A host of new artefacts are now on display at Keighley’s Cliffe Castle Museum, which is reopening its doors following a year-long refurbishment.

Among the new items unveiled next Saturday are an ancient burial urn discovered in Stanbury, a sea turtle served to distinguished guests at one of Keighley’s first Mayoral functions and a portrait of Queen Victoria.

Cliffe Castle was built by Keighley industrialist Henry Butterfield in the 1870s, and for years stood as one of the district’s most grand homes. In the 1950s Sir Bracewell Smith bought the house and turned it into a building and art gallery for the people of Keighley.

It adopted many of the exhibits from its predecessor, Keighley Museum. Owned and run by Bradford Council, the building shut last April for a major refurbishment including a complete electrical re-wiring.

During this work, grand chandeliers and stained glass windows were cleaned and restored, walls were re-painted to their original colours and 3,000 sheets of 23 half carat gold leaf were used to return the inside to how it would have looked in the Victorian era.

Paintings that hung in its grand rooms have been returned thanks to Dr Richard and Lady Rozelle Raynes, descendents of the Butterfields. One – of Queen Victoria – hasn’t been in the house since it became a museum in the 1950s. It was found by a museum worker in an antique shop in Nottingham.

The project cost £370,000, but many of the new items were donated to the museum.

The museum has retained its unique charm, while some rooms recreate the house’s past, others are packed with artefacts of Keighley’s history, while yet more rooms contain Egyptian statues, a bee hive and natural history exhibits.

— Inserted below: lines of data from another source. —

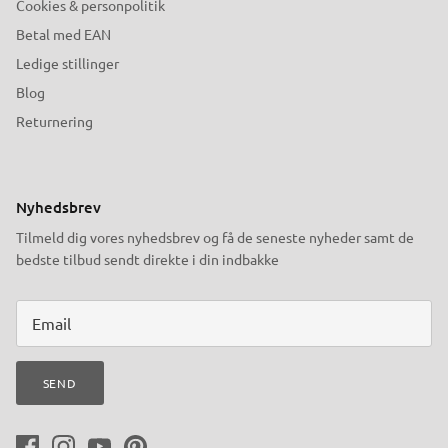
Cookies & personpolitik
Betal med EAN
Ledige stillinger
Blog
Returnering
Nyhedsbrev
Tilmeld dig vores nyhedsbrev og få de seneste nyheder samt de
bedste tilbud sendt direkte i din indbakke
SEND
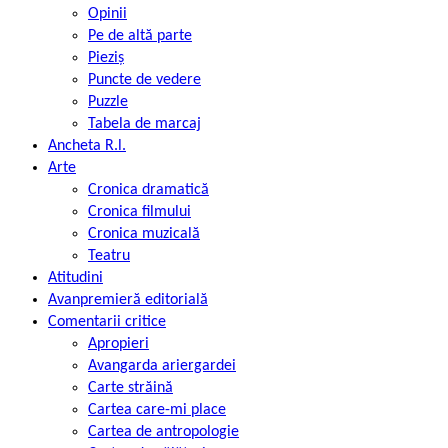
Opinii
Pe de altă parte
Pieziș
Puncte de vedere
Puzzle
Tabela de marcaj
Ancheta R.l.
Arte
Cronica dramatică
Cronica filmului
Cronica muzicală
Teatru
Atitudini
Avanpremieră editorială
Comentarii critice
Apropieri
Avangarda ariergardei
Carte străină
Cartea care-mi place
Cartea de antropologie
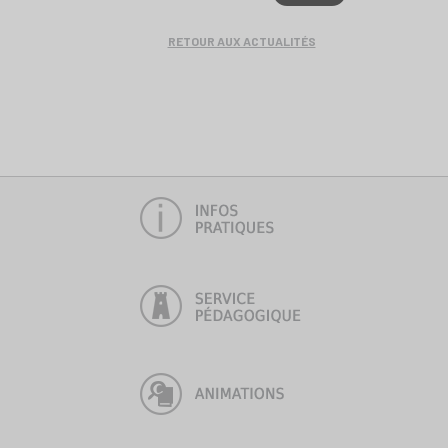
RETOUR AUX ACTUALITÉS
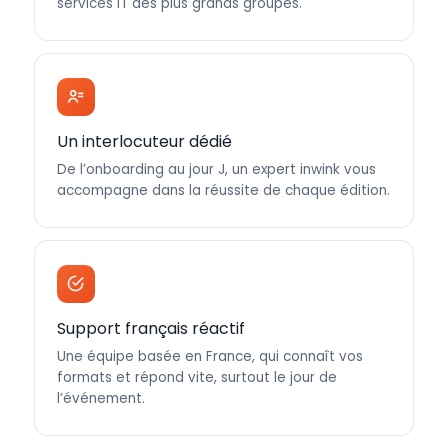
services IT des plus grands groupes.
Un interlocuteur dédié
De l’onboarding au jour J, un expert inwink vous
accompagne dans la réussite de chaque édition.
Support français réactif
Une équipe basée en France, qui connaît vos
formats et répond vite, surtout le jour de
l’événement.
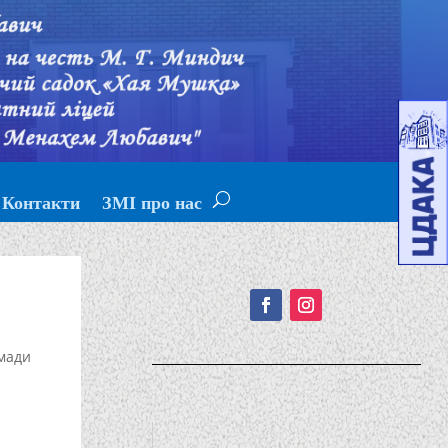
Контакти
ЗМІ про нас
Подписывайтесь!
мади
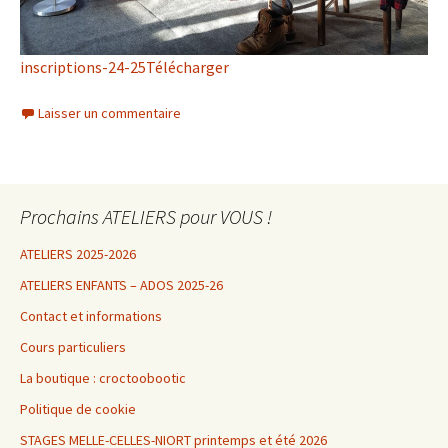
inscriptions-24-25
Télécharger
Laisser un commentaire
Prochains ATELIERS pour VOUS !
ATELIERS 2025-2026
ATELIERS ENFANTS – ADOS 2025-26
Contact et informations
Cours particuliers
La boutique : croctoobootic
Politique de cookie
STAGES MELLE-CELLES-NIORT printemps et été 2026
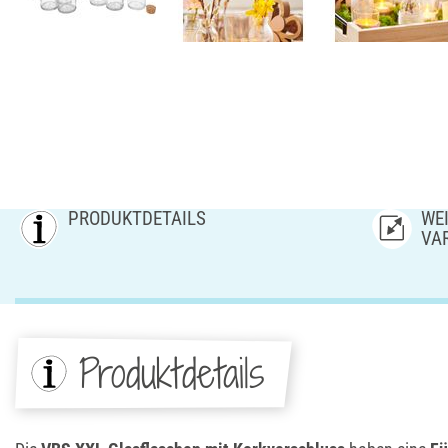
PRODUKTDETAILS
WEI
AR
Produktdetails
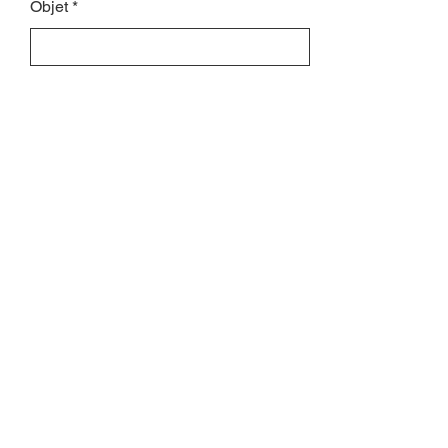
Objet
Laissez-nous un message...
Envoyer
INSCRIVEZ-VOUS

Joining the museum’s famously quirky exhibits, which include a two headed sheep and Bloss, the earliest surviving specimen of an Airedale Terrier, is a sea turtle that was served as a meal at a mayoral ceremony in 1882 before being stuffed.

There is also a Stanbury Urn - a 4,000 year-old urn discovered buried at a Stanbury farm in 2007. The Bronze Age artefact contained human remains and a battle axe and has never been on display to the public.

Daru Rook, museum manager, said: “Keighley has been fiercely proud of its museums. For a small town it is astonishing it has such a large museum.”

Kirsty Giskin, assistant curator, said: “There are new displays and lots of things that that have never been seen in the museum before. It is exciting for us to be finally opening again and to allow people in to see these collections again.”

The museum will soon be complemented by a £4.5 million project to restore the building’s surrounding parks and gardens to their Victorian splendour.